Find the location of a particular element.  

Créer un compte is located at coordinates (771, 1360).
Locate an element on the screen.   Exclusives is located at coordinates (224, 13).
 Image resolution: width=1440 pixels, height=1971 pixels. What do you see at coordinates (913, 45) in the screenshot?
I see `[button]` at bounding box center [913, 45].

* * * * *

> Task instructions
Return the records above in their entirety, exactly as they appear.

> Solution to this exercise
Find the location of a particular element.  

Créer un compte is located at coordinates (771, 1360).
Locate an element on the screen.   Exclusives is located at coordinates (224, 13).
 Image resolution: width=1440 pixels, height=1971 pixels. What do you see at coordinates (913, 45) in the screenshot?
I see `[button]` at bounding box center [913, 45].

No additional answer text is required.